-- Required work --
Please reproduce the data in full, exactly as it stands.

Pixel coordinate grounding data
..............................
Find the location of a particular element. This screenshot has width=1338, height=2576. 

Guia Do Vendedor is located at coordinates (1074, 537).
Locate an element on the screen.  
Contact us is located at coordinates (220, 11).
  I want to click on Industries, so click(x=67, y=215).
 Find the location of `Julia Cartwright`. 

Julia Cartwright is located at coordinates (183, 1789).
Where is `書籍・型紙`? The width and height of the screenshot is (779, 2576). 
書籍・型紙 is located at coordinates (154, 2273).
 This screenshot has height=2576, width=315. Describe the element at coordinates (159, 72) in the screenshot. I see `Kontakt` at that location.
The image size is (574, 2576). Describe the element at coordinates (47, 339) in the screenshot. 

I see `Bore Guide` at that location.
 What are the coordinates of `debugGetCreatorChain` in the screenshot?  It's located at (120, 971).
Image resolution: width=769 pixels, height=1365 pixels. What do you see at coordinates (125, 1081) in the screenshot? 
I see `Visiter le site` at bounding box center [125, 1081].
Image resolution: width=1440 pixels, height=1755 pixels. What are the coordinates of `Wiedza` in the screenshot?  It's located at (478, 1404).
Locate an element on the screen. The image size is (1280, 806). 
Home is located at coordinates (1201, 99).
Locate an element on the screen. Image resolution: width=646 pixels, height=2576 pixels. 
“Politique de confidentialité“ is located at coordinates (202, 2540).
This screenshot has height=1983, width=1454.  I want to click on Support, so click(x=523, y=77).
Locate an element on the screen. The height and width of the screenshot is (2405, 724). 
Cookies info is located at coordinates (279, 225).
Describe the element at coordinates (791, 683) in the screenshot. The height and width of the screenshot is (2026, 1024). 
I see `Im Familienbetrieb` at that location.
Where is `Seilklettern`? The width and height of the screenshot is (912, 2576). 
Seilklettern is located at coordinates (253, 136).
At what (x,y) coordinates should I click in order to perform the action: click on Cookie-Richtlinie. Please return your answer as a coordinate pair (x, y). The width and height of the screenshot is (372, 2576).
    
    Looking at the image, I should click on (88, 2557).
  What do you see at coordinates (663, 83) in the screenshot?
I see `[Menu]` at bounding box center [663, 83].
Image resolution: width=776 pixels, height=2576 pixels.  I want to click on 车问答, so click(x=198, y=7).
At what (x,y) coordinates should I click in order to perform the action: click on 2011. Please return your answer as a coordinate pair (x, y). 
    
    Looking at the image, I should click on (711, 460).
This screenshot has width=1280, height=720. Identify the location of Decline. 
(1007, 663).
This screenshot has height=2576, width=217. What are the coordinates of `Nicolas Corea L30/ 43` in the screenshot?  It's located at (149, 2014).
..............................
-- Response for this exercise --
Find the location of a particular element. This screenshot has width=1338, height=2576. 

Guia Do Vendedor is located at coordinates (1074, 537).
Locate an element on the screen.  
Contact us is located at coordinates (220, 11).
  I want to click on Industries, so click(x=67, y=215).
 Find the location of `Julia Cartwright`. 

Julia Cartwright is located at coordinates (183, 1789).
Where is `書籍・型紙`? The width and height of the screenshot is (779, 2576). 
書籍・型紙 is located at coordinates (154, 2273).
 This screenshot has height=2576, width=315. Describe the element at coordinates (159, 72) in the screenshot. I see `Kontakt` at that location.
The image size is (574, 2576). Describe the element at coordinates (47, 339) in the screenshot. 

I see `Bore Guide` at that location.
 What are the coordinates of `debugGetCreatorChain` in the screenshot?  It's located at (120, 971).
Image resolution: width=769 pixels, height=1365 pixels. What do you see at coordinates (125, 1081) in the screenshot? 
I see `Visiter le site` at bounding box center [125, 1081].
Image resolution: width=1440 pixels, height=1755 pixels. What are the coordinates of `Wiedza` in the screenshot?  It's located at (478, 1404).
Locate an element on the screen. The image size is (1280, 806). 
Home is located at coordinates (1201, 99).
Locate an element on the screen. Image resolution: width=646 pixels, height=2576 pixels. 
“Politique de confidentialité“ is located at coordinates (202, 2540).
This screenshot has height=1983, width=1454.  I want to click on Support, so click(x=523, y=77).
Locate an element on the screen. The height and width of the screenshot is (2405, 724). 
Cookies info is located at coordinates (279, 225).
Describe the element at coordinates (791, 683) in the screenshot. The height and width of the screenshot is (2026, 1024). 
I see `Im Familienbetrieb` at that location.
Where is `Seilklettern`? The width and height of the screenshot is (912, 2576). 
Seilklettern is located at coordinates (253, 136).
At what (x,y) coordinates should I click in order to perform the action: click on Cookie-Richtlinie. Please return your answer as a coordinate pair (x, y). The width and height of the screenshot is (372, 2576).
    
    Looking at the image, I should click on (88, 2557).
  What do you see at coordinates (663, 83) in the screenshot?
I see `[Menu]` at bounding box center [663, 83].
Image resolution: width=776 pixels, height=2576 pixels.  I want to click on 车问答, so click(x=198, y=7).
At what (x,y) coordinates should I click in order to perform the action: click on 2011. Please return your answer as a coordinate pair (x, y). 
    
    Looking at the image, I should click on (711, 460).
This screenshot has width=1280, height=720. Identify the location of Decline. 
(1007, 663).
This screenshot has height=2576, width=217. What are the coordinates of `Nicolas Corea L30/ 43` in the screenshot?  It's located at (149, 2014).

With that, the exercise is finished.